February 11th, 2009 at 4:26 pm
 

You are so right. I often take my wife for granite and don’t give her enough time for herself. I am going to start by showing her your post.

Lorelei
February 11th, 2009 at 8:36 pm
 

Great article. It’s nice to know that I’m not the only one who feels this way. Our kids and husband need to know, and we need to remind ourselves, that we are women before we’re moms and wives. It’s vital for a healthy marriage to take time for yourself. As a 30-something married woman with 2 boys, I’ve asked myself those same questions, but I believe pride in yourself takes on different forms as we get older. There’s more to our beauty than just the looks (even though that’s important).

I’d love to read a follow-up on how Jen is doing with her rekindled “romance”.

Priscilla
February 12th, 2009 at 10:11 am
 

I’m glad you are taking time for YOU. Yes, affirm your love for yourself, you are worthy.
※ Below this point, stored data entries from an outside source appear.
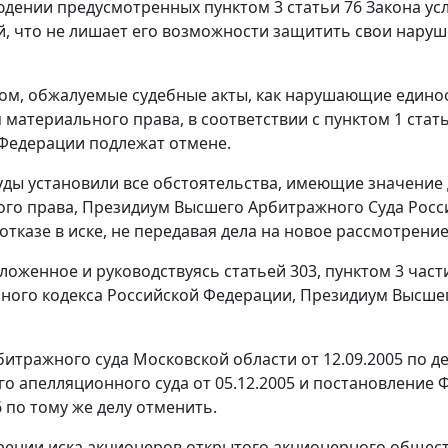
юдении предусмотренных
пунктом 3 статьи 76
Закона ус
й, что не лишает его возможности защитить свои нару
ом, обжалуемые судебные акты, как нарушающие един
 материального права, в соответствии с
пунктом 1 стат
Федерации подлежат отмене.
уды установили все обстоятельства, имеющие значение
го права, Президиум Высшего Арбитражного Суда Рос
отказе в иске, не передавая дела на новое рассмотрение
ложенное и руководствуясь
статьей 303
,
пунктом 3 части
ного кодекса Российской Федерации, Президиум Высше
итражного суда Московской области от 12.09.2005 по де
о апелляционного суда от 05.12.2005 и
постановление
Ф
6 по тому же делу отменить.
рении иска акционеров открытого акционерного обществ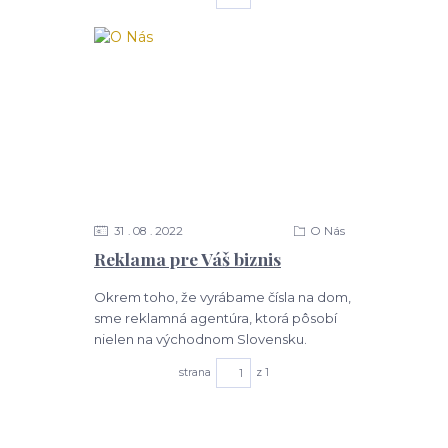
31
08
2022
O Nás
Reklama pre Váš biznis
Okrem toho, že vyrábame čísla na dom,
sme reklamná agentúra, ktorá pôsobí
nielen na východnom Slovensku.
strana
z 1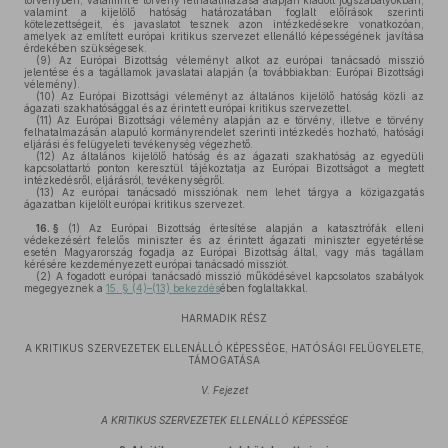
törvényben, valamint e törvény felhatalmazása alapján kiadott jogszabályokban,
valamint a kijelölő hatóság határozatában foglalt előírások szerinti
kötelezettségeit, és javaslatot tesznek azon intézkedésekre vonatkozóan,
amelyek az említett európai kritikus szervezet ellenálló képességének javítása
érdekében szükségesek.
(9)
Az Európai Bizottság véleményt alkot az európai tanácsadó misszió
jelentése és a tagállamok javaslatai alapján (a továbbiakban: Európai Bizottsági
vélemény).
(10)
Az Európai Bizottsági véleményt az általános kijelölő hatóság közli az
ágazati szakhatósággal és az érintett európai kritikus szervezettel.
(11)
Az Európai Bizottsági vélemény alapján az e törvény, illetve e törvény
felhatalmazásán alapuló kormányrendelet szerinti intézkedés hozható, hatósági
eljárási és felügyeleti tevékenység végezhető.
(12)
Az általános kijelölő hatóság és az ágazati szakhatóság az egyedüli
kapcsolattartó ponton keresztül tájékoztatja az Európai Bizottságot a megtett
intézkedésről, eljárásról, tevékenységről.
(13)
Az európai tanácsadó missziónak nem lehet tárgya a közigazgatás
ágazatban kijelölt európai kritikus szervezet.
16. §
(1)
Az Európai Bizottság értesítése alapján a katasztrófák elleni
védekezésért felelős miniszter és az érintett ágazati miniszter egyetértése
esetén Magyarország fogadja az Európai Bizottság által, vagy más tagállam
kérésére kezdeményezett európai tanácsadó missziót.
(2)
A fogadott európai tanácsadó misszió működésével kapcsolatos szabályok
megegyeznek a
15. § (4)–(13) bekezdés
ében foglaltakkal.
HARMADIK RÉSZ
A KRITIKUS SZERVEZETEK ELLENÁLLÓ KÉPESSÉGE, HATÓSÁGI FELÜGYELETE,
TÁMOGATÁSA
V. Fejezet
A KRITIKUS SZERVEZETEK ELLENÁLLÓ KÉPESSÉGE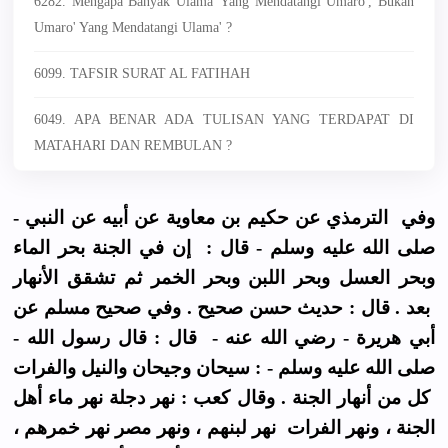
6282. Mengapa Banyak Ulama' Yang Mendatangi Umaro', Bukan
Umaro' Yang Mendatangi Ulama' ?
6099. TAFSIR SURAT AL FATIHAH
6049. APA BENAR ADA TULISAN YANG TERDAPAT DI
MATAHARI DAN REMBULAN ?
وفي الترمذي عن حكيم بن معاوية عن أبيه عن النبي -
صلى الله عليه وسلم - قال : إن في الجنة بحر الماء
وبحر العسل وبحر اللبن وبحر الخمر ثم تشقق الأنهار
بعد . قال : حديث حسن صحيح . وفي صحيح مسلم عن
أبي هريرة - رضي الله عنه - قال : قال رسول الله -
صلى الله عليه وسلم - : سيحان وجيحان والنيل والفرات
كل من أنهار الجنة . وقال كعب : نهر دجلة نهر ماء أهل
الجنة ، ونهر الفرات نهر لبنهم ، ونهر مصر نهر خمرهم ،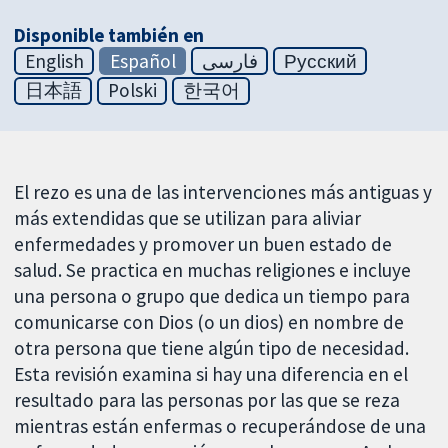
Disponible también en
English
Español
فارسی
Русский
日本語
Polski
한국어
El rezo es una de las intervenciones más antiguas y
más extendidas que se utilizan para aliviar
enfermedades y promover un buen estado de
salud. Se practica en muchas religiones e incluye
una persona o grupo que dedica un tiempo para
comunicarse con Dios (o un dios) en nombre de
otra persona que tiene algún tipo de necesidad.
Esta revisión examina si hay una diferencia en el
resultado para las personas por las que se reza
mientras están enfermas o recuperándose de una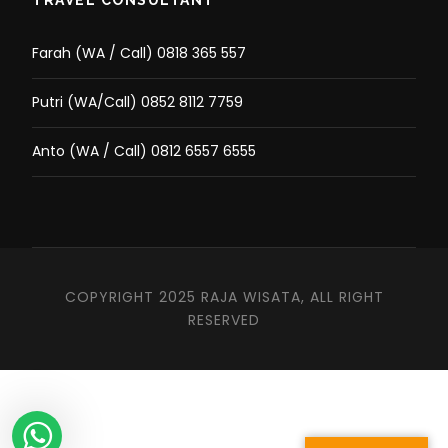
TRAVEL CONSULTANT
Farah (WA / Call) 0818 365 557
Putri (WA/Call) 0852 8112 7759
Anto (WA / Call) 0812 6557 6555
COPYRIGHT 2025 RAJA WISATA, ALL RIGHT
RESERVED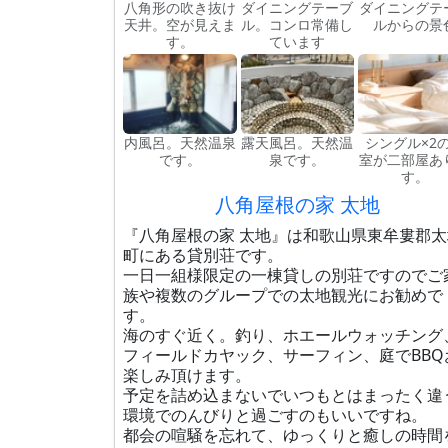
八角形の吹き抜け
ダイニングテーブ
ダイニングテ
天井。空が見えま
ル。コンロ常備し
ルからの景
す。
ています
内風呂。天然温泉
露天風呂。天然温
シングル×2
です。
泉です。
室が二部屋あ
す。
八角屋根の家 太地
『八角屋根の家 太地』は和歌山県東牟婁郡太
町にある貸別荘です。
一日一組様限定の一棟貸しの別荘ですのでご
族や複数のグループでの太地観光にお勧めで
す。
海のすぐ近く。釣り、ホエールウォッチング
フィールドカヤック、サーフィン、庭でBBQ
楽しみ頂けます。
予定を詰め込まないでいつもとはまったく違
環境でのんびりと過ごすのもいいですね。
都会の喧騒を忘れて、ゆっくりと癒しの時間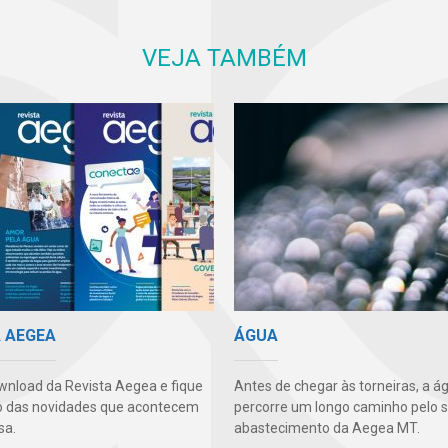
VEJA TAMBÉM
A AEGEA
ÁGUA
wnload da Revista Aegea e fique
Antes de chegar às torneiras, a á
o das novidades que acontecem
percorre um longo caminho pelo 
sa.
abastecimento da Aegea MT.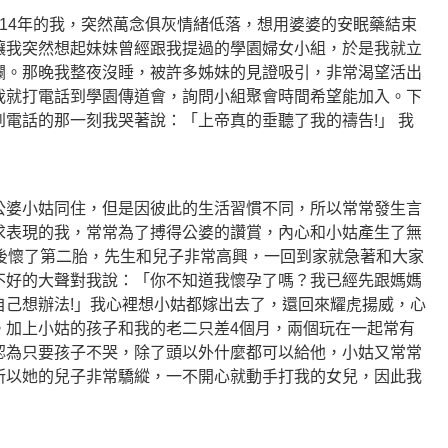
14年的我，突然萬念俱灰情緒低落，想用婆婆的安眠藥結束
讓我突然想起妹妹曾經跟我提過的學園婦女小組，於是我就立
欄。那晚我整夜沒睡，被許多姊妹的見證吸引，非常渴望活出
我就打電話到學園傳道會，詢問小組聚會時間希望能加入。下
電話的那一刻我哭著說：「上帝真的垂聽了我的禱告!」 我
公婆小姑同住，但是因彼此的生活習慣不同，所以常常發生言
求表現的我，常常為了搏得公婆的讚賞，內心和小姑產生了無
年後懷了第二胎，先生和兒子非常高興，一回到家就急著和大家
不好的大聲對我說：「你不知道我懷孕了嗎？我已經先跟媽媽
自己想辦法!」我心裡想小姑都嫁出去了，還回來耀虎揚威，心
。加上小姑的孩子和我的老二只差4個月，兩個玩在一起常有
認為只要孩子不哭，除了頭以外什麼都可以給他，小姑又常常
所以她的兒子非常驕縱，一不開心就動手打我的女兒，因此我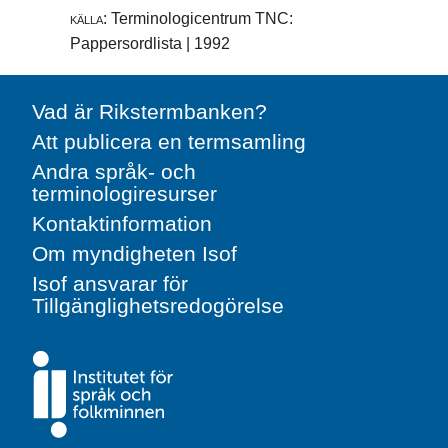
källa:
Terminologicentrum TNC:
Pappersordlista | 1992
Vad är Rikstermbanken?
Att publicera en termsamling
Andra språk- och
terminologiresurser
Kontaktinformation
Om myndigheten Isof
Isof ansvarar för
Tillgänglighetsredogörelse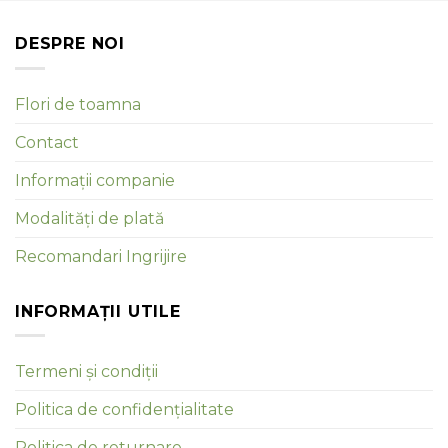
DESPRE NOI
Flori de toamna
Contact
Informații companie
Modalități de plată
Recomandari Ingrijire
INFORMAȚII UTILE
Termeni și condiții
Politica de confidențialitate
Politica de returnare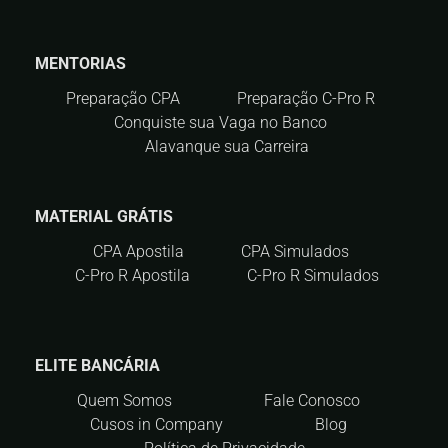
MENTORIAS
Preparação CPA
Preparação C-Pro R
Conquiste sua Vaga no Banco
Alavanque sua Carreira
MATERIAL GRÁTIS
CPA Apostila
CPA Simulados
C-Pro R Apostila
C-Pro R Simulados
ELITE BANCÁRIA
Quem Somos
Fale Conosco
Cusos in Company
Blog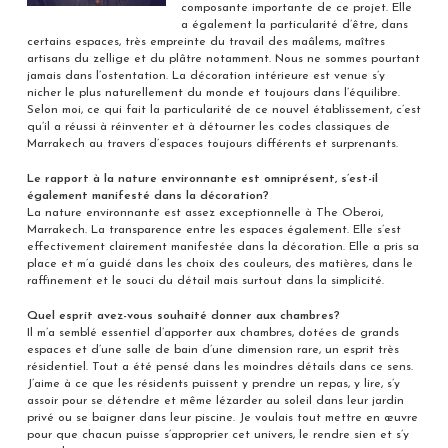
composante importante de ce projet. Elle
a également la particularité d’être, dans
certains espaces, très empreinte du travail des maâlems, maîtres
artisans du zellige et du plâtre notamment. Nous ne sommes pourtant
jamais dans l’ostentation. La décoration intérieure est venue s’y
nicher le plus naturellement du monde et toujours dans l’équilibre.
Selon moi, ce qui fait la particularité de ce nouvel établissement, c’est
qu’il a réussi à réinventer et à détourner les codes classiques de
Marrakech au travers d’espaces toujours différents et surprenants.
Le rapport à la nature environnante est omniprésent, s’est-il
également manifesté dans la décoration?
La nature environnante est assez exceptionnelle à The Oberoi,
Marrakech. La transparence entre les espaces également. Elle s’est
effectivement clairement manifestée dans la décoration. Elle a pris sa
place et m’a guidé dans les choix des couleurs, des matières, dans le
raffinement et le souci du détail mais surtout dans la simplicité.
Quel esprit avez-vous souhaité donner aux chambres?
Il m’a semblé essentiel d’apporter aux chambres, dotées de grands
espaces et d’une salle de bain d’une dimension rare, un esprit très
résidentiel. Tout a été pensé dans les moindres détails dans ce sens.
J’aime à ce que les résidents puissent y prendre un repas, y lire, s’y
assoir pour se détendre et même lézarder au soleil dans leur jardin
privé ou se baigner dans leur piscine. Je voulais tout mettre en œuvre
pour que chacun puisse s’approprier cet univers, le rendre sien et s’y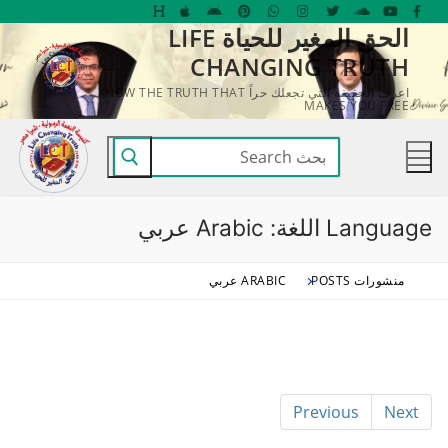
لتجاوز
الحق المغير للحياة LIFE
لى
CHANGING TRUTH
لمحتوى
اعرف الحقيقة التي تجعلك حراً KNOW THE TRUTH THAT
MAKES YOU FREE
البحث
عن:
Language اللغة:
Arabic عربي
منشورات POSTS
ARABIC عربي
Previous
Next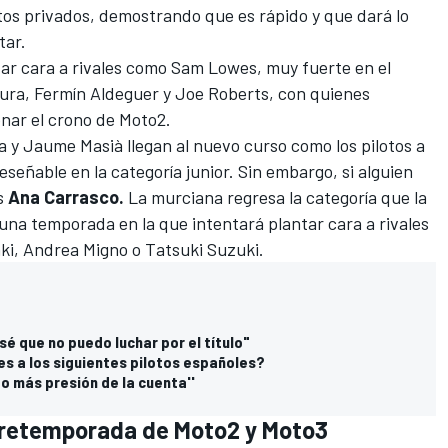
os privados, demostrando que es rápido y que dará lo
tar.
ar cara a rivales como Sam Lowes, muy fuerte en el
ura, Fermín Aldeguer y Joe Roberts, con quienes
nar el crono de Moto2.
ía y Jaume Masià llegan al nuevo curso como los pilotos a
señable en la categoría junior. Sin embargo, si alguien
es
Ana Carrasco.
La murciana regresa la categoría
que la
 una temporada en la que intentará plantar cara a rivales
i, Andrea Migno o Tatsuki Suzuki.
é que no puedo luchar por el título"
ces a los siguientes pilotos españoles?
o más presión de la cuenta''
 pretemporada de Moto2 y Moto3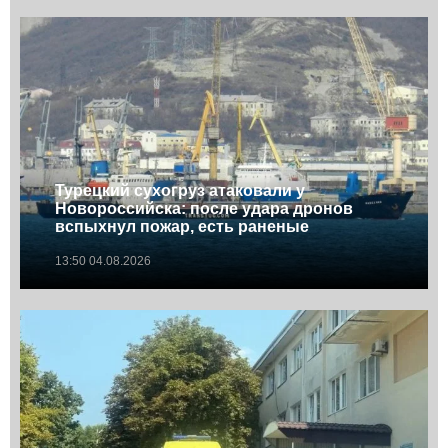
Турецкий сухогруз атаковали у
Новороссийска: после удара дронов
вспыхнул пожар, есть раненые
13:50 04.08.2026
You can take the steps necessary to eat healthy and exercise without sacrificing too much of your time. Do not be too hard on yourself, be realistic. Your looks and body WILL age, there’s no getting around it but your MINDSET will make a difference. I would much rather have a confident, positive slightly overweight friend than a insecure, negative killer bod friend. More importantly, I would much rather BE a confident, positive, slightly overweight friend, wife and mother. Good Luck to you on your journey, my dear. From a 49 year old wife/mother.

Nikki
February 12th, 2009 at 3:11 pm
 

Although I hope to someday have children, I can still relate to exactly what you are saying. Thanks for allowing me to see that I need to take care of me and make myself happy in order for everything else to fall into place.

Trish
February 13th, 2009 at 8:23 am
 

Love Jens article!!!,,,made me think of myself,,,only without the kids,,,,its amazing how much we can put our selves

Last, actually as most women do,,,don’t we?? Love it,,its great

Britt
February 13th, 2009 at 9:06 am
 

Thank you for your inspirational post! I believe it is common for women over the age of 30 to lament the loss of youth. We remember how beautiful we felt in our teen years and early 20’s, and wonder if we will ever appreciate our bodies again. Your solution is perfect: Arrange a date with yourself! Recall all the reasons you admire yourself and learn to love your body. You selflessly give love to your husband and children; now, it is time to offer this same love to yourself.

Most women are a size 12 and their men love them. Eva Longoria, Christina Hendricks, and Kate Winslet have all embraced their curves. In hard economic times, the voluptuous woman comes back en vogue. As long as you are working out regularly and eating a sensible diet, embrace your natural curvaceous self. Men love a confident woman. Imagine how the sparks will fly when you confidently wear that slip of lingerie in front of your husband. He will go wild!

You have inspired me to arrange a date with myself, too. I think the date will begin with a luxurious hot bath…

Jessie
February 13th, 2009 at 4:28 pm
 

Sage words of wisdom, thank you for sharing your truth with us. This took courage!

Wayne
February 15th, 2009 at 10:56 am
 

It must be hard for women to gain weight, and still fill good about themselves.